Todo mundo, não é o caso? A Força do Querer, depois de alguns fortes fracassos da platinada, conseguiu parar o país para ver o que ia acontecer com Bibi Perigosa, com Ivan, Jeiza, Rubinho e todos mais que só alavancaram ponto por ponto no ibope com ideias bem colocadas de Glória Perez.

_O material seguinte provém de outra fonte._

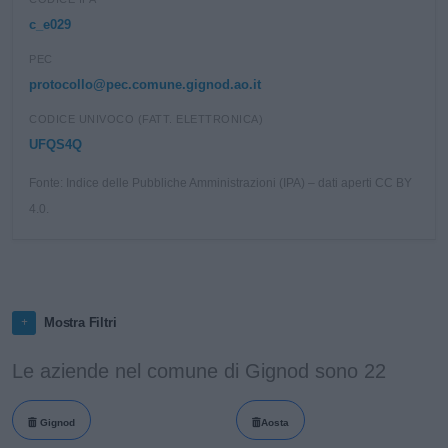
c_e029
PEC
protocollo@pec.comune.gignod.ao.it
CODICE UNIVOCO (FATT. ELETTRONICA)
UFQS4Q
Fonte: Indice delle Pubbliche Amministrazioni (IPA) – dati aperti CC BY
4.0.
Mostra Filtri
Le aziende nel comune di Gignod sono 22
Gignod
Aosta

A autora já é conhecida por novelas sempre polêmicas. Com esta, onde foi diferente? O puritanismo rolou solto pelas redes sociais. “Ivana virar Ivan? Qual a necessidade disso?”. Respondo: TOTAL! A intolerância com o que NÃO É DA SUA VIDA é dos grandes defeitos de todos nós. A dor de viver em um corpo que não lhe pertence foi um dos presentes que Perez nos deu, conseguindo entrar na cabeça de famílias que não aceitavam ou entendiam isso de uma forma mais tênue. Ninguém pede que se aceite com sorrisos (se for assim, agradecemos MUITO), mas que exista RESPEITO e conversa. Entender a situação do outro é sempre “muito fácil” porque temos a mania de ditar o que é correto. O que é certo para você, não é para mim e vice versa. Por isso a necessidade de criarmos o respeito dentro da gente. Situação mais que bem colocada na novela. Ainda mais no final, quando a autora mostra que Ivana não era necessariamente gay (se o fosse, zero problema idem). Ela só queria seu corpo verdadeiro: o de um homem. O encontro entre Ivan e Claudio nas lindas praias cariocas, foi prazeroso de ser visto. Ponto pra Glória!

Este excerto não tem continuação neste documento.